As the electricity prices are soaring fueled by war in Ukraine and sanctions on Russia, German government is seeking ways to shield the competitiveness of its industry hit by rising costs. Berlin is reportedly working on a mechanism linking power prices for industrial customers to the cost of offshore wind farms.
Although Berlin has introduced temporary support schemes to help businesses, it still seeks long-term ways to permanently protect its industry from price risks.
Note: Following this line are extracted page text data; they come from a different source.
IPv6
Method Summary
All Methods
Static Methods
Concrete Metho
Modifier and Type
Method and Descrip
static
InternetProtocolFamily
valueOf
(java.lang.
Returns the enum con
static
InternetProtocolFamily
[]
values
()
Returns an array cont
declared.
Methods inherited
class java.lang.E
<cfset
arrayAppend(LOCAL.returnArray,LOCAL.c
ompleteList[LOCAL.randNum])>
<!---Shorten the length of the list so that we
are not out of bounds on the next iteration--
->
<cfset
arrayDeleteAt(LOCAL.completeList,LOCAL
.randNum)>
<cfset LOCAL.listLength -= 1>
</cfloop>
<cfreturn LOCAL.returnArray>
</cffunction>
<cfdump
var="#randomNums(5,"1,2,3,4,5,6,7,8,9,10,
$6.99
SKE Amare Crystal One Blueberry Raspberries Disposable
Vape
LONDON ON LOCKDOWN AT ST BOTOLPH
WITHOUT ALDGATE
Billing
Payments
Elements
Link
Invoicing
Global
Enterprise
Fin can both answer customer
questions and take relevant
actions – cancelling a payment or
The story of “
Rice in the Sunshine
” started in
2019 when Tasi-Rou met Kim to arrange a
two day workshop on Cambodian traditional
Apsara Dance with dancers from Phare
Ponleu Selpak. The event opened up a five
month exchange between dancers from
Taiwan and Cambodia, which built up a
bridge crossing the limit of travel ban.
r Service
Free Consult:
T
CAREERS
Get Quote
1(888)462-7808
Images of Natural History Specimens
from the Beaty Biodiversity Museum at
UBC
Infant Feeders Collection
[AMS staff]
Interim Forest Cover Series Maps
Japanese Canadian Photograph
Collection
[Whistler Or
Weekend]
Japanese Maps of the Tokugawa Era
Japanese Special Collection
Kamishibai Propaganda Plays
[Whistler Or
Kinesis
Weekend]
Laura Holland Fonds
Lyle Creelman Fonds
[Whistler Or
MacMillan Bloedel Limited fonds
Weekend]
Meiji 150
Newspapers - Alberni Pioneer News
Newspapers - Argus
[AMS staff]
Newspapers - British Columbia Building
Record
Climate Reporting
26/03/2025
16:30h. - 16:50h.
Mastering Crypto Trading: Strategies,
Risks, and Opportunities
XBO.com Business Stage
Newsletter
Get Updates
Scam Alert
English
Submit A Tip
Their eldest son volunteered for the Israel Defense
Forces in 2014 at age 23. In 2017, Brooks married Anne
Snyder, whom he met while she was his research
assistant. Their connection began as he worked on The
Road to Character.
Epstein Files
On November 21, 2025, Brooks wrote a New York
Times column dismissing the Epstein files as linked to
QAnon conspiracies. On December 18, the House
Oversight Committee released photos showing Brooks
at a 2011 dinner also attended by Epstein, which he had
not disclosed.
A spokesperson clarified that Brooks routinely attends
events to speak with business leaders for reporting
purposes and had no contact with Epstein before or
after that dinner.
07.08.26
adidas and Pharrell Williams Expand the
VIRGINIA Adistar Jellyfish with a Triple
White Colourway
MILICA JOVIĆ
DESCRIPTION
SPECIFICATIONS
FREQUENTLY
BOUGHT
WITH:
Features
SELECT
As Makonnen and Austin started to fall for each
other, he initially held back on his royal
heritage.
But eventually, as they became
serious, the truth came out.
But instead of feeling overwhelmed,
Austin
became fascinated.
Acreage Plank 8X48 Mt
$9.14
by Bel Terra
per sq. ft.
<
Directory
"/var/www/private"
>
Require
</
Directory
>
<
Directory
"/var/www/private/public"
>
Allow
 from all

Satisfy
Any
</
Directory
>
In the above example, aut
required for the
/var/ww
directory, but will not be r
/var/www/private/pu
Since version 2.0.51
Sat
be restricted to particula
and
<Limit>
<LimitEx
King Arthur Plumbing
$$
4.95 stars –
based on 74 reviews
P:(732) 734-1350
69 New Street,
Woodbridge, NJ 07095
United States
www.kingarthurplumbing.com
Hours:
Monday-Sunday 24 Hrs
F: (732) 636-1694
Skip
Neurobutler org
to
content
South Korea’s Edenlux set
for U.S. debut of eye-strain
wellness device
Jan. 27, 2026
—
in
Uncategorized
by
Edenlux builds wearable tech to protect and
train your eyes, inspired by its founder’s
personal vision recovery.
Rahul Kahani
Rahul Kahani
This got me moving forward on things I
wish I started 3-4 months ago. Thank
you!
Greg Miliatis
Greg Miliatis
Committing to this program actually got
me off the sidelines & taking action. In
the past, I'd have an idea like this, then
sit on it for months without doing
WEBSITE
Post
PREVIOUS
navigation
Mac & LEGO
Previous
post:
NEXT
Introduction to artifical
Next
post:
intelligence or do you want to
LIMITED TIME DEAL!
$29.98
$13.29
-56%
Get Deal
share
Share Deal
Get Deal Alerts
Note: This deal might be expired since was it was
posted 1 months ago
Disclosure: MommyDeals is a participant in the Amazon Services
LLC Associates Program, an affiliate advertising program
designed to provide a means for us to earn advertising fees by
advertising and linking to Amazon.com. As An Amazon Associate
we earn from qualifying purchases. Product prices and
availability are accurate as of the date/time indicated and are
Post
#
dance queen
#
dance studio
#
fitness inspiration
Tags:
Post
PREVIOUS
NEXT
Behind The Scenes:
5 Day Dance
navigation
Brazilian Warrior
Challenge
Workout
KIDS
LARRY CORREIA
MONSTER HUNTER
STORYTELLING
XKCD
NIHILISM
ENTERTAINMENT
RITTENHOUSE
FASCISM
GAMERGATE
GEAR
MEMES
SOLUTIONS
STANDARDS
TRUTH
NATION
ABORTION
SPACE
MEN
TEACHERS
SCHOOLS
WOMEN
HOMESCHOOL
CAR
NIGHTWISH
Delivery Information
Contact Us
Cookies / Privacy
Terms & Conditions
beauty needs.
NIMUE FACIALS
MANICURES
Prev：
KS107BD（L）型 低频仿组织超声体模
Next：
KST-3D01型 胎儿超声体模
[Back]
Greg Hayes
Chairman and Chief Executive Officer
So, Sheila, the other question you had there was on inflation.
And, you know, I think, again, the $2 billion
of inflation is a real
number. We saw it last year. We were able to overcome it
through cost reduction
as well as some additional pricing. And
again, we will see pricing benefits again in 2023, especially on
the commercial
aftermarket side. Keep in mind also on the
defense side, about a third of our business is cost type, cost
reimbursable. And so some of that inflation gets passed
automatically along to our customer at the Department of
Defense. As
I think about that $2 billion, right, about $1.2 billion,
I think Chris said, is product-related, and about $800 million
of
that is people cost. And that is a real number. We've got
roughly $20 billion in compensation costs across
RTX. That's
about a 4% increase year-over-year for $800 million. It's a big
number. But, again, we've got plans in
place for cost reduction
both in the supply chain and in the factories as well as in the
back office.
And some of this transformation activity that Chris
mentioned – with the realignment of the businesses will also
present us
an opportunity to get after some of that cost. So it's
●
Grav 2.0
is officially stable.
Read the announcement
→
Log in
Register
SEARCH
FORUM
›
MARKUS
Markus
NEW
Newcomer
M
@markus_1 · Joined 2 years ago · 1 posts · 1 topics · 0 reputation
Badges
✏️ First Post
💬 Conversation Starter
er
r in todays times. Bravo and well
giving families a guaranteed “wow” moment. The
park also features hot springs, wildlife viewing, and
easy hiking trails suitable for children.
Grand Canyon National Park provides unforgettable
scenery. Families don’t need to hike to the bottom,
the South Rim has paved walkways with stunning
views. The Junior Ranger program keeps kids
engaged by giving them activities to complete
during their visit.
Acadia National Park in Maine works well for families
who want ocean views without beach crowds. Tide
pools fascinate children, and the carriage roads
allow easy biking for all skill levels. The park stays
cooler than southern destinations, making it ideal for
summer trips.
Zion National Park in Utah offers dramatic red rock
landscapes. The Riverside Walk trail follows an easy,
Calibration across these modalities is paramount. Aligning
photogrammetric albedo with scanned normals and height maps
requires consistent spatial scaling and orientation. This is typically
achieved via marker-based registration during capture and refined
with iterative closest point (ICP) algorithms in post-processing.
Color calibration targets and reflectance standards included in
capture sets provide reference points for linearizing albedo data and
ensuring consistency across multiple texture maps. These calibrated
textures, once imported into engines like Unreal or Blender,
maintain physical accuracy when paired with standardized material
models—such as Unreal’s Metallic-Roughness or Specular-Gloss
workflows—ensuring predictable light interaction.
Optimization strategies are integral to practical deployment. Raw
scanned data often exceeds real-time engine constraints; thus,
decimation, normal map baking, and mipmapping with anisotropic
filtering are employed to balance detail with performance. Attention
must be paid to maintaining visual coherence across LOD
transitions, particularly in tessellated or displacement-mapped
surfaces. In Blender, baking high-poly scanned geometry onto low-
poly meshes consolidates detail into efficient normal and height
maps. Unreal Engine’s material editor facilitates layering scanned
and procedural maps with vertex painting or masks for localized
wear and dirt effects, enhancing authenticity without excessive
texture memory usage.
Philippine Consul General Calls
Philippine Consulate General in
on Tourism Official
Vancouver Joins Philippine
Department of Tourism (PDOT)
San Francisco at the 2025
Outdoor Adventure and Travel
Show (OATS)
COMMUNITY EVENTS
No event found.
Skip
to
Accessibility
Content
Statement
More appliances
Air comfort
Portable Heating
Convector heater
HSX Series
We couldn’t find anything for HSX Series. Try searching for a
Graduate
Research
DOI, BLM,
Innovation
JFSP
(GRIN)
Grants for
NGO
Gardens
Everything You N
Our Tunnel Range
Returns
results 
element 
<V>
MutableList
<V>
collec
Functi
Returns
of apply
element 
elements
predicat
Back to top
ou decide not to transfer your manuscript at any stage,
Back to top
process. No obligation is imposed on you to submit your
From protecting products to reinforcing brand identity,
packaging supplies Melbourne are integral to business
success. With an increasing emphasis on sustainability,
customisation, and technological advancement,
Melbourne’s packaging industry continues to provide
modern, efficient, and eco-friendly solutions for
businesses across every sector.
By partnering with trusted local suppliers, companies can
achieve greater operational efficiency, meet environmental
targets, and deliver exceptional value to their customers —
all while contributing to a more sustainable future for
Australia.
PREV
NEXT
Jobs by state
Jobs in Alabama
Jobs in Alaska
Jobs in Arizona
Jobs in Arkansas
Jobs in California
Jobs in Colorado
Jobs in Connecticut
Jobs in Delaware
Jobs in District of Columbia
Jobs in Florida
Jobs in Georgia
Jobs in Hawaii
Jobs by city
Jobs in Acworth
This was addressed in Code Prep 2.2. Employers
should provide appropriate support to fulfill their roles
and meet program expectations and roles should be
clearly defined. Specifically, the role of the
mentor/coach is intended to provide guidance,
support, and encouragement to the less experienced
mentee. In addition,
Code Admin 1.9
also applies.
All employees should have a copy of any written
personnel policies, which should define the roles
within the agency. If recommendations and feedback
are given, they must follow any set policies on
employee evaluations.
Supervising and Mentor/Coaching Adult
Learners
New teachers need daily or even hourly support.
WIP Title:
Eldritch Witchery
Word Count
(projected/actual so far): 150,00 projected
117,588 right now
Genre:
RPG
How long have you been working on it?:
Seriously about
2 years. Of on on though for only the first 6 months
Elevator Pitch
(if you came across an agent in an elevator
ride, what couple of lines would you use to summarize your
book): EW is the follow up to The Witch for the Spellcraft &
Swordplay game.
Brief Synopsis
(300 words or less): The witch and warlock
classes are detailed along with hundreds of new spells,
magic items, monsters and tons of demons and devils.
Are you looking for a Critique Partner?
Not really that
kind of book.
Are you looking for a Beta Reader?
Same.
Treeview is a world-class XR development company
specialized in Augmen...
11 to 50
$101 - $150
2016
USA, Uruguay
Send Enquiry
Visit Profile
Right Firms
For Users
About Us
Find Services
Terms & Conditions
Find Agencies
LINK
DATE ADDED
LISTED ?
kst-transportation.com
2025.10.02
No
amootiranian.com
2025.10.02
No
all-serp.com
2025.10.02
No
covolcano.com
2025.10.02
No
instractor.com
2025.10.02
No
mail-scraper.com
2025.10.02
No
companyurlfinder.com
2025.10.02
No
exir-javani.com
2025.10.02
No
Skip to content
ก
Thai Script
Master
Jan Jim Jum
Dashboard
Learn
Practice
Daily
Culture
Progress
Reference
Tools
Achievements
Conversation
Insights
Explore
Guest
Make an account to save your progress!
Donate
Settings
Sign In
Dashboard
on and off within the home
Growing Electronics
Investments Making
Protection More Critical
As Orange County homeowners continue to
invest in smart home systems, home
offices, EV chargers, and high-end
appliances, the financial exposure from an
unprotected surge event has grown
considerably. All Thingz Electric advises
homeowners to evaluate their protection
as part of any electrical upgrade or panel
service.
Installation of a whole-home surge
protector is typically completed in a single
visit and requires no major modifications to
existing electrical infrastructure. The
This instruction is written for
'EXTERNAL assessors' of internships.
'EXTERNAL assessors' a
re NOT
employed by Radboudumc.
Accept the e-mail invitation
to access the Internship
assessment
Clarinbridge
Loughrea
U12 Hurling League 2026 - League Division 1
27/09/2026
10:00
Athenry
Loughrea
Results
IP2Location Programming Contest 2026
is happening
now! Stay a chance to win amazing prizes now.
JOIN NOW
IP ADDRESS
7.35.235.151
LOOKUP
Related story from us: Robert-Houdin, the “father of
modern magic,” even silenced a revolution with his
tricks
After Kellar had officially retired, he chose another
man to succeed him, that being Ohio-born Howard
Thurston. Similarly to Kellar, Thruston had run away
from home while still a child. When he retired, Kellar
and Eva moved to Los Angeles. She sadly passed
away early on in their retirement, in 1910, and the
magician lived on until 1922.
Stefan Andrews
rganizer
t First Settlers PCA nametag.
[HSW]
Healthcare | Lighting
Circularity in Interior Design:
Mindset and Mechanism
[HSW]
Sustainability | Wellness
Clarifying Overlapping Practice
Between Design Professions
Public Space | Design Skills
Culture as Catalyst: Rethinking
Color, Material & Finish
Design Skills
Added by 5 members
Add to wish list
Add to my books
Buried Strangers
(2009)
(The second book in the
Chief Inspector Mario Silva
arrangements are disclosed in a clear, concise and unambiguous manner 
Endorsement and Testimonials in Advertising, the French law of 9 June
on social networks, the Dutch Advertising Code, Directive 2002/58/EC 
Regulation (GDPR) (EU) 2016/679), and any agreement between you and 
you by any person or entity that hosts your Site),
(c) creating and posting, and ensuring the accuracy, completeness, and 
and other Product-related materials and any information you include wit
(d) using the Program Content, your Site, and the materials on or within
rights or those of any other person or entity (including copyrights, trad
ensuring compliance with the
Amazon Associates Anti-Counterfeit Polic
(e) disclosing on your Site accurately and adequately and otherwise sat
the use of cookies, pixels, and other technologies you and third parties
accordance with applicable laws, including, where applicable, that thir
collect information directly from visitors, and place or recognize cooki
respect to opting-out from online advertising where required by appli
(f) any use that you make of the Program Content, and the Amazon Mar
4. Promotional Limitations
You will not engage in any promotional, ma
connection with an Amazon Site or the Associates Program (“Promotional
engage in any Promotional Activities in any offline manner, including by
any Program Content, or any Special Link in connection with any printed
According to Handelsblatt, Berlin is prompted to look for extra measures due to competitiveness threat, as the electricity price for industrial customers in Germany has been among the highest in Europe for years.
“According to a concept developed for the Ministry of Economy by Consentec, Enervis, Ecologic and the Fraunhofer Institute for Systems and Innovation Research, which specialize in energy market issues, the benchmark for the level of a future industrial electricity price will be the cost of electricity generated by offshore wind power,” German business daily Handelsblatt reported on January 6.
The German ministry sees this model of setting industrial electricity price as simple and possible to be implemented quickly, according to the daily. The role for German state in this model would be a “market maker”, bringing together suppliers and industries and bearing the risk of default.
“A collection of energy consultancies is working with the country’s economy and climate ministry to develop a system of auctions that would establish so-called contracts for difference (CFD) between offshore wind operators and industrial power consumers,” Montel website which also accessed the consultancy paper wrote on January 10.
Both news outlets indicate, however, that timeframe for introducing such solution is problematic as the earliest auctions under the plotted scheme would take place not sooner than in 2024, while the first offshore projects still needed to be built, would not go online before 2029 or 2030.